I’m attempting to benchmark FoundationDB for a write heavy workload*, and I’m struggling to max out the storage engine(s). I’m wondering if there are known limitations to transaction / operation throughput per cluster and / or if there are places I could start looking into to potentially contribute changes to improve that throughput.

I’ve followed a number of the performance related threads here, so here is a lot of detail of what I’ve come up with thus far.

I’ve been comparing the memory storage engine on r5d.2xls to the redwood engine on i3.2xls. The performance gap between the two seems pretty small, maybe 10-20% more throughput for the in-memory engine. For both the in-memory and the ssd, the rate limiter doesn’t seem to report the storage engines getting backed up at all. I do see issues with initiating batch priority transactions listed. With the i3s, I’m able to see a range of about 20-30k iops. The AWS documentation indicates those instance types can get up to 180k iops, so there should be a good deal of headroom. The write queue shows a lot more variance going from ~5 to ~2k.

Drawing inspiration from this topic, I’ve explicitly been laying out the processes. Each box has four FDB processes. Storage boxes have four storage processes, and the logs boxes have one log process, one proxy process and two resolver processes. The cluster_controller and master are added as a fifth process to two random logs boxes. After a bunch of different configurations, I ended up with 128 storage boxes (512 processes), 32 logs, 32 proxies and 64 resolvers. I’m writing to the cluster from 32 different processes.

Data seems reasonably well distributed. I don’t see any outliers on any system metric. Network traffic stays under 80 MiB/s, so I don’t think we’re getting limited there. CPU/load is pretty low for the log servers. For the storage servers, load ranges from 0.3 to 0.6 for the storage servers, and CPU usage is between 20% and 40%.

The keys are on average ~100 bytes, with a range between about 50 and 230 bytes. The keys are made up of one of two unique 5 byte prefixes, followed by a few thousand 8 byte integers (sequential from an RDB), a few (usually) English words and a random 16 byte suffix. I’ve varied the number of keys written per batch and gotten the best performance around 200.

* I’m aware that FoundationDB isn’t the best fit for some write heavy workloads, but I have yet to see another open source ordered key-value store work more efficiently. I am also optimistic by the idea of adding a RocksDB backed storage backend assuming we can get the transaction throughput we need.

I would start with turning down the number of logs, proxies, and resolvers by a lot.

Start with one resolver and try something like 3 logs and 3 proxies. That probably won’t be your final number, but that’s a good place to start. The resolver probably won’t need more than one, but just look at the CPU usage and if it is really high that will let you know.

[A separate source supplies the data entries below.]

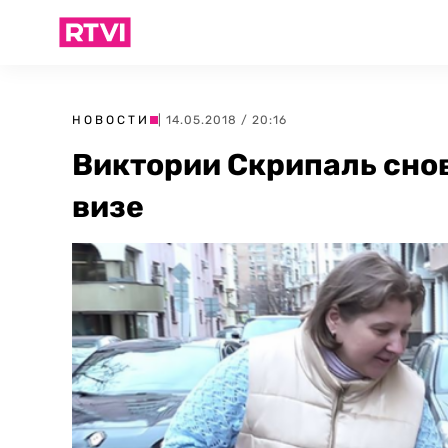
НОВОСТИ
| 14.05.2018 / 20:16
Виктории Скрипаль снов
визе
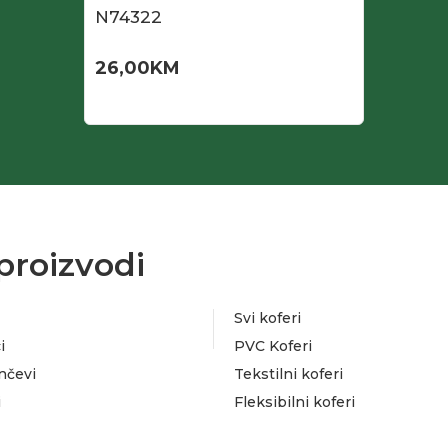
N74322
26,00
KM
proizvodi
Svi koferi
i
PVC Koferi
nčevi
Tekstilni koferi
i
Fleksibilni koferi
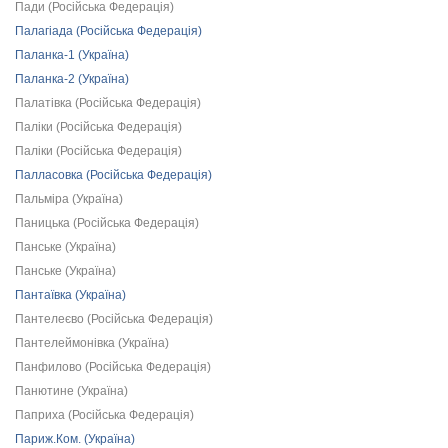
Пади (Російська Федерація)
Палагіада (Російська Федерація)
Паланка-1 (Україна)
Паланка-2 (Україна)
Палатівка (Російська Федерація)
Паліки (Російська Федерація)
Паліки (Російська Федерація)
Палласовка (Російська Федерація)
Пальміра (Україна)
Паницька (Російська Федерація)
Панське (Україна)
Панське (Україна)
Пантаївка (Україна)
Пантелеєво (Російська Федерація)
Пантелеймонівка (Україна)
Панфилово (Російська Федерація)
Панютине (Україна)
Паприха (Російська Федерація)
Париж.Ком. (Україна)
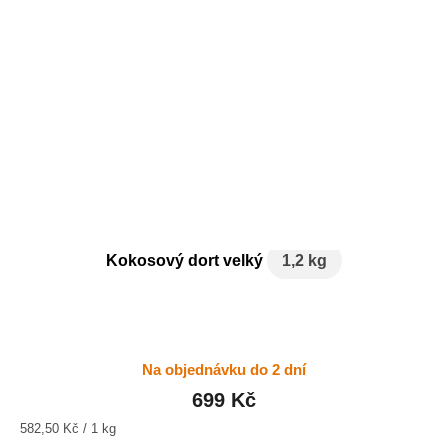
Kokosový dort velký
1,2 kg
Na objednávku do 2 dní
699 Kč
Měrná
582,50 Kč / 1 kg
cena:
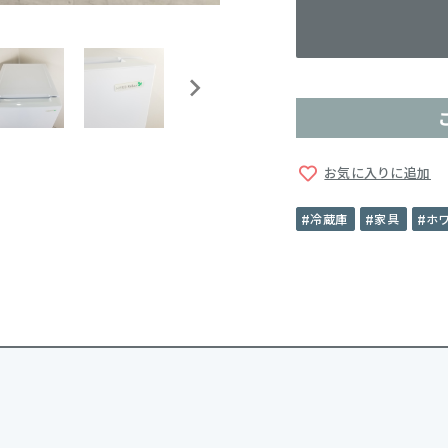
お気に入りに追加
冷蔵庫
家具
ホ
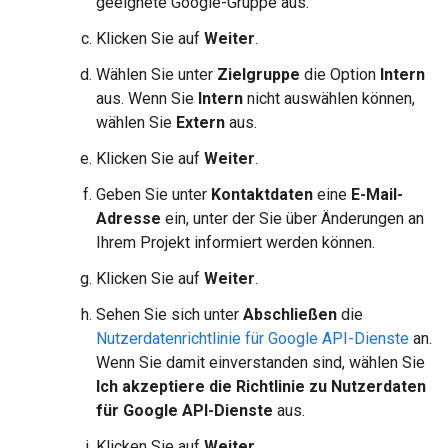
geeignete Google-Gruppe aus.
Klicken Sie auf
Weiter
.
Wählen Sie unter
Zielgruppe
die Option
Intern
aus. Wenn Sie
Intern
nicht auswählen können,
wählen Sie
Extern
aus.
Klicken Sie auf
Weiter
.
Geben Sie unter
Kontaktdaten
eine
E-Mail-
Adresse
ein, unter der Sie über Änderungen an
Ihrem Projekt informiert werden können.
Klicken Sie auf
Weiter
.
Sehen Sie sich unter
Abschließen
die
Nutzerdatenrichtlinie für Google API-Dienste
an.
Wenn Sie damit einverstanden sind, wählen Sie
Ich akzeptiere die Richtlinie zu Nutzerdaten
für Google API-Dienste
aus.
Klicken Sie auf
Weiter
.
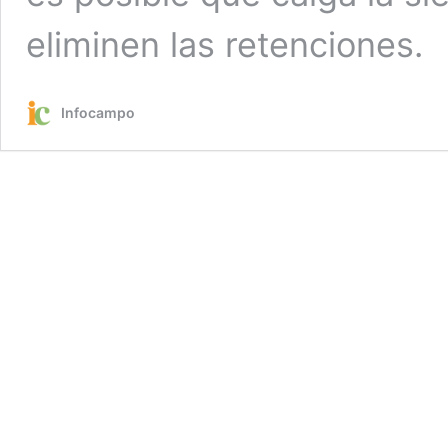
eliminen las retenciones.
Infocampo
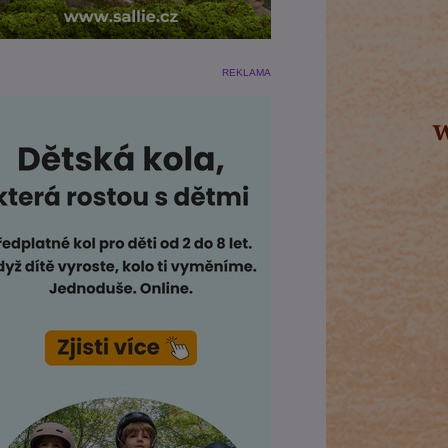
REKLAMA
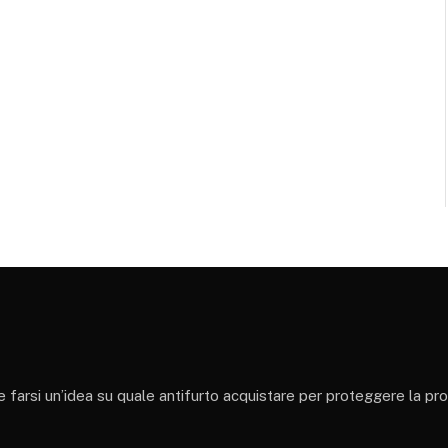
 e farsi un’idea su quale antifurto acquistare per proteggere la pr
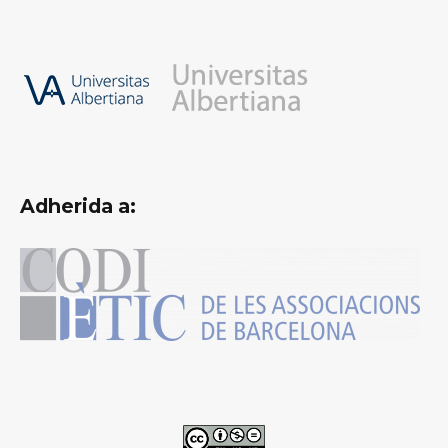
Adherida a:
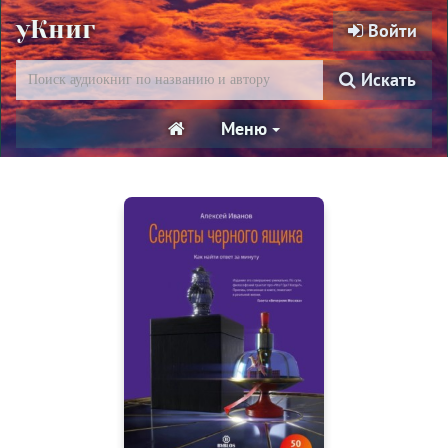
уКниг
Войти
Искать
Меню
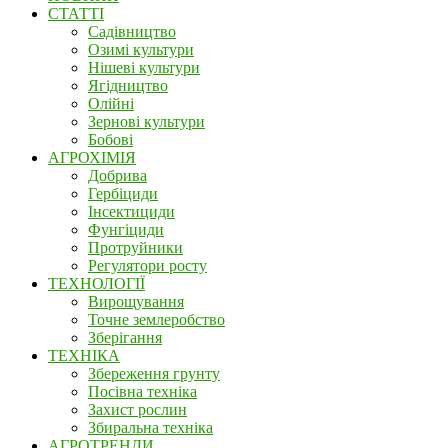
СТАТТІ
Садівництво
Озимі культури
Нішеві культури
Ягідництво
Олійні
Зернові культури
Бобові
АГРОХІМІЯ
Добрива
Гербіциди
Інсектициди
Фунгіциди
Протруйники
Регулятори росту
ТЕХНОЛОГІЇ
Вирощування
Точне землеробство
Зберігання
ТЕХНІКА
Збереження грунту
Посівна техніка
Захист рослин
Збиральна техніка
АГРОТРЕНДИ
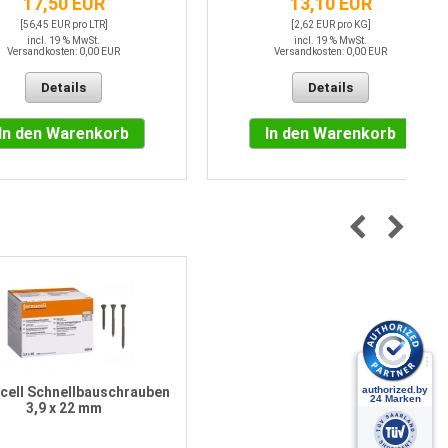
17,50 EUR
13,10 EUR
[56,45 EUR pro LTR]
[2,62 EUR pro KG]
incl. 19 % MwSt.
incl. 19 % MwSt.
Versandkosten: 0,00 EUR
Versandkosten: 0,00 EUR
Details
Details
In den Warenkorb
In den Warenkorb
cell Schnellbauschrauben
3,9 x 22 mm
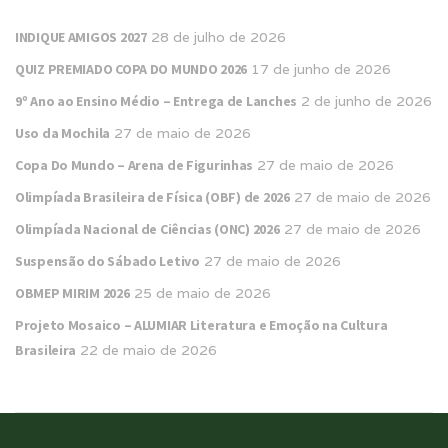
INDIQUE AMIGOS 2027
28 de julho de 2026
QUIZ PREMIADO COPA DO MUNDO 2026
17 de junho de 2026
9º Ano ao Ensino Médio – Entrega de Lanches
2 de junho de 2026
Uso da Mochila
27 de maio de 2026
Copa Do Mundo – Arena de Figurinhas
27 de maio de 2026
Olimpíada Brasileira de Física (OBF) de 2026
27 de maio de 2026
Olimpíada Nacional de Ciências (ONC) 2026
27 de maio de 2026
Suspensão do Sábado Letivo
27 de maio de 2026
OBMEP MIRIM 2026
25 de maio de 2026
Projeto Mosaico – ALUMIAR Literatura e Emoção na Cultura
Brasileira
22 de maio de 2026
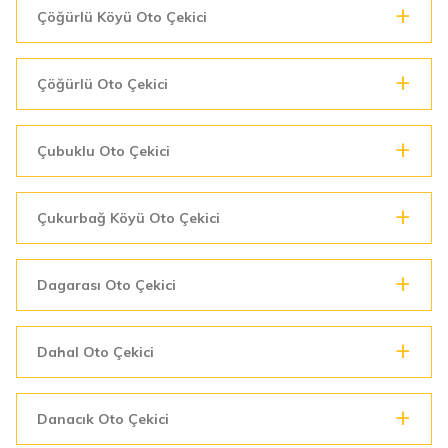
Çöğürlü Köyü Oto Çekici
Çöğürlü Oto Çekici
Çubuklu Oto Çekici
Çukurbağ Köyü Oto Çekici
Dagarası Oto Çekici
Dahal Oto Çekici
Danacık Oto Çekici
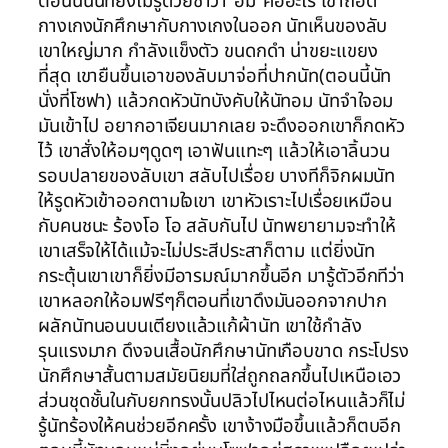
ตอนนั้นนัทยังไม่รู้ด้วยซ้ำว่า”อม”คืออะไร เขาถอด
กางเกงนักศึกษากับกางเกงในออก นัทเห็นของลับ
เขาใหญ่มาก กำลังแข็งตัว ขนดกดำ น่าขยะแขยง
ที่สุด เขายืนขึ้นเอาของลับมาจ่อที่ปากนัท(ตอนนี้นัท
นั่งที่โซฟา) แล้วกดหัวนัทบังคับให้นัทอม นัทจำใจอม
มันเข้าไป อยากอาเจียนมากเลย จะดึงออกเขาก็กดหัว
ไว้ เขาสั่งให้อมๆดูดๆ เอาฟันแทะๆ แล้วให้เอาลิ้นวน
รอบปลายของลับเขา สลับไปเรื่อย บางทีก็จิกผมนัท
ให้รูดหัวเข้าออกตามใจเขา เขาหัวเราะไปเรื่อยเหมือน
กับคนชนะ ร้องโอ โอ สลับกันไป นัทพยายามจะทำให้
เขาเสร็จให้ได้แม้จะไม่ประสีประสาก็ตาม แต่ยิ่งนัท
กระตุ้นเขาเขาก็ยิ่งมีอารมณ์มากขึ้นอีก มารู้ตัวอีกทีว่า
เขาหลอกให้อมฟรีๆก็ตอนที่เขาดึงมันออกจากปาก
ผลักนัทนอนบนเตียงแล้วแก้ผ้านัท เขาใช้กำลัง
รุนแรงมาก ดึงจนเสื้อนักศึกษานัทเกือบขาด กระโปรง
นักศึกษาสั้นตามสมัยนิยมที่ใส่ถูกถลกขึ้นไปเหนือเอว
ส่วนชุดชั้นในกับยกทรงนั้นปลิวไปไหนต่อไหนแล้วก็ไม่
รู้นัทร้องให้คนช่วยอีกครั้ง เขาง้างมือขึ้นแล้วก็ตบอีก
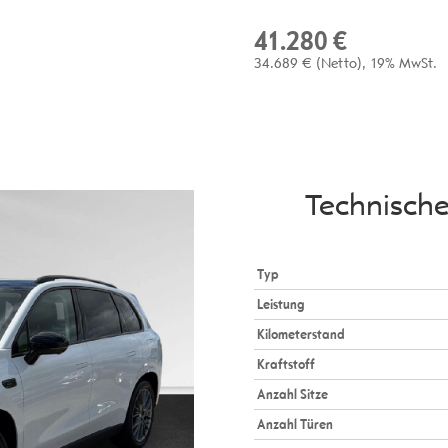
41.280 €
34.689 €
(Netto)
19% MwSt.
Technisch
Typ
Leistung
Kilometerstand
Kraftstoff
Anzahl Sitze
Anzahl Türen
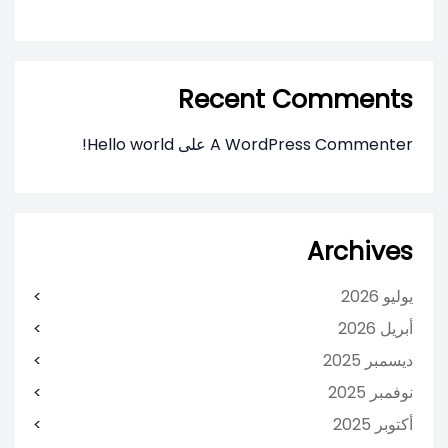
Recent Comments
A WordPress Commenter
على
Hello world!
Archives
يوليو 2026
أبريل 2026
ديسمبر 2025
نوفمبر 2025
أكتوبر 2025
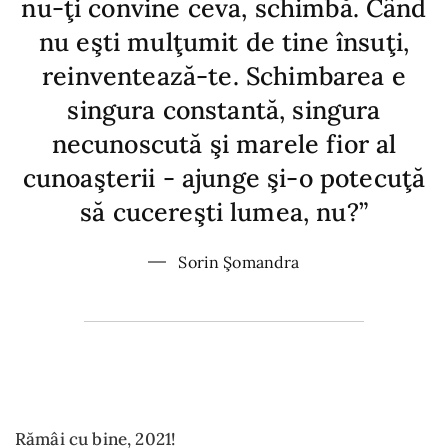
nu-ţi convine ceva, schimbă. Când
nu eşti mulţumit de tine însuţi,
reinventează-te. Schimbarea e
singura constantă, singura
necunoscută şi marele fior al
cunoaşterii - ajunge şi-o potecuţă
să cucereşti lumea, nu?”
Sorin Şomandra
Rămâi cu bine, 2021!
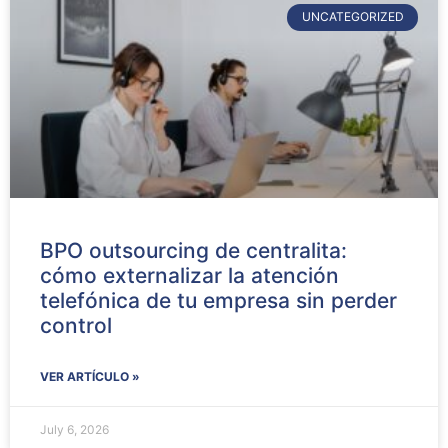
UNCATEGORIZED
BPO outsourcing de centralita:
cómo externalizar la atención
telefónica de tu empresa sin perder
control
VER ARTÍCULO »
July 6, 2026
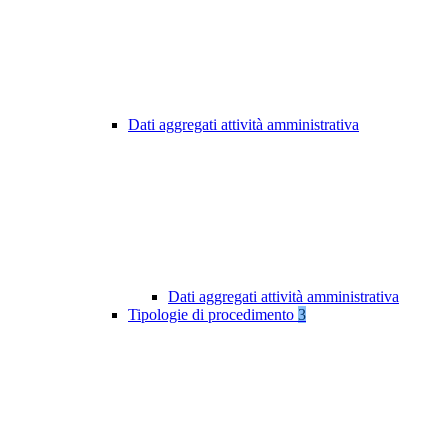
Dati aggregati attività amministrativa
Dati aggregati attività amministrativa
Tipologie di procedimento
3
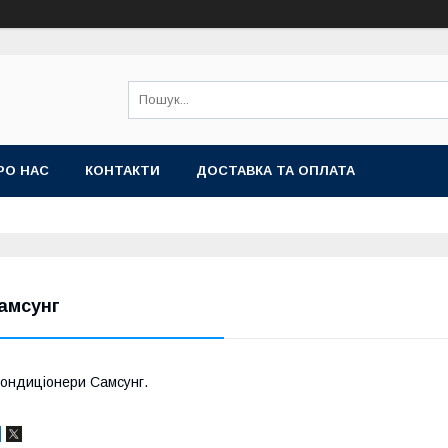
РО НАС
КОНТАКТИ
ДОСТАВКА ТА ОПЛАТА
амсунг
ондиціонери Самсунг.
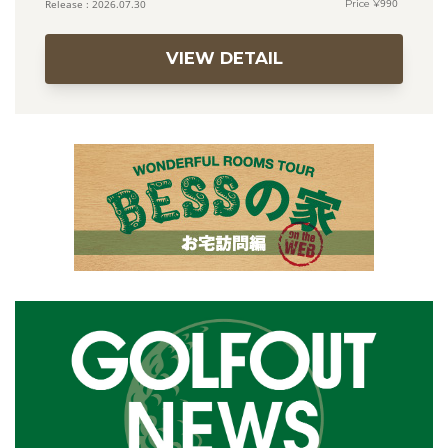
990
2026.07.30
VIEW DETAIL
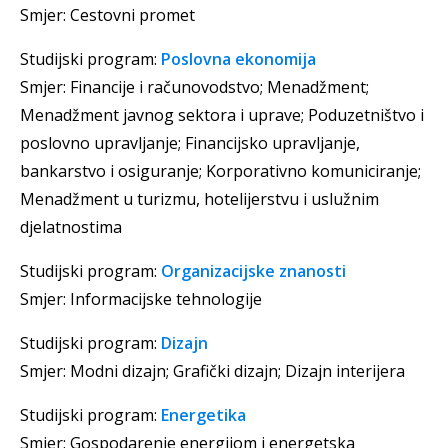
Smjer: Cestovni promet
Studijski program:
Poslovna ekonomija
Smjer: Financije i računovodstvo; Menadžment;
Menadžment javnog sektora i uprave; Poduzetništvo i
poslovno upravljanje; Financijsko upravljanje,
bankarstvo i osiguranje; Korporativno komuniciranje;
Menadžment u turizmu, hotelijerstvu i uslužnim
djelatnostima
Studijski program:
Organizacijske znanosti
Smjer: Informacijske tehnologije
Studijski program:
Dizajn
Smjer: Modni dizajn; Grafički dizajn; Dizajn interijera
Studijski program:
Energetika
Smjer: Gospodarenje energijom i energetska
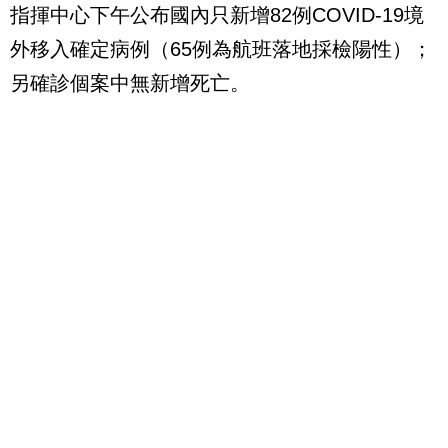
指揮中心下午公布國內只新增82例COVID-19境
外移入確定病例（65例為航班落地採檢陽性）；
另確診個案中無新增死亡。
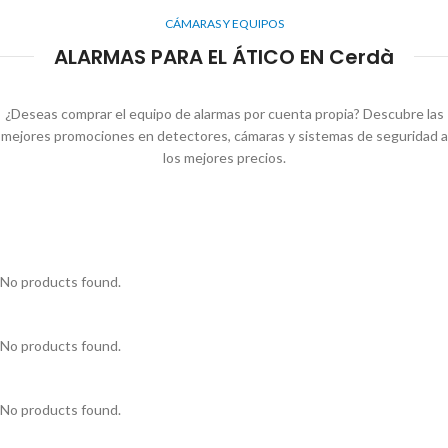
CÁMARAS Y EQUIPOS
ALARMAS PARA EL ÁTICO EN Cerdà
¿Deseas comprar el equipo de alarmas por cuenta propia? Descubre las
mejores promociones en detectores, cámaras y sistemas de seguridad a
los mejores precios.
No products found.
No products found.
No products found.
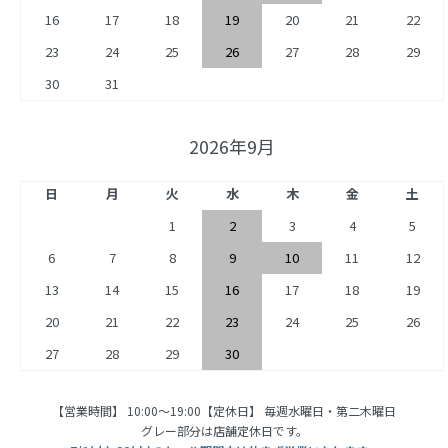
16
17
18
19
20
21
22
23
24
25
26
27
28
29
30
31
2026年9月
日
月
火
水
木
金
土
1
2
3
4
5
6
7
8
9
10
11
12
13
14
15
16
17
18
19
20
21
22
23
24
25
26
27
28
29
30
【営業時間】 10:00〜19:00【定休日】 毎週水曜日・第二木曜日
グレー部分は店舗定休日です。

The tlogs, proxies, and resolvers should only be scaled up when you observe a specific bottleneck in one of those components.

I would suggest measuring max iops and network throughput those machines can do, just in case

Thanks for your help! I’m not done with the various testing I have planned in response to this, but I wanted to give some updates.

With i3.2xls and the Redwood driver, I was able to get to the point where storage CPU was clearly limiting the throughput. The rate limiter was not reporting the storage engines being slow, but a number of storage nodes had CPU usage > 90 on fdbtop and normalized load > 1. With i3xls and the older SSD engine, I ended up with similar throughput but no clear bottleneck. The storage instances all had CPU < 85 and load < 1 with only a handful of nodes having load above 0.9. Write iops were still only at about 30k, so I don’t think that was the limit.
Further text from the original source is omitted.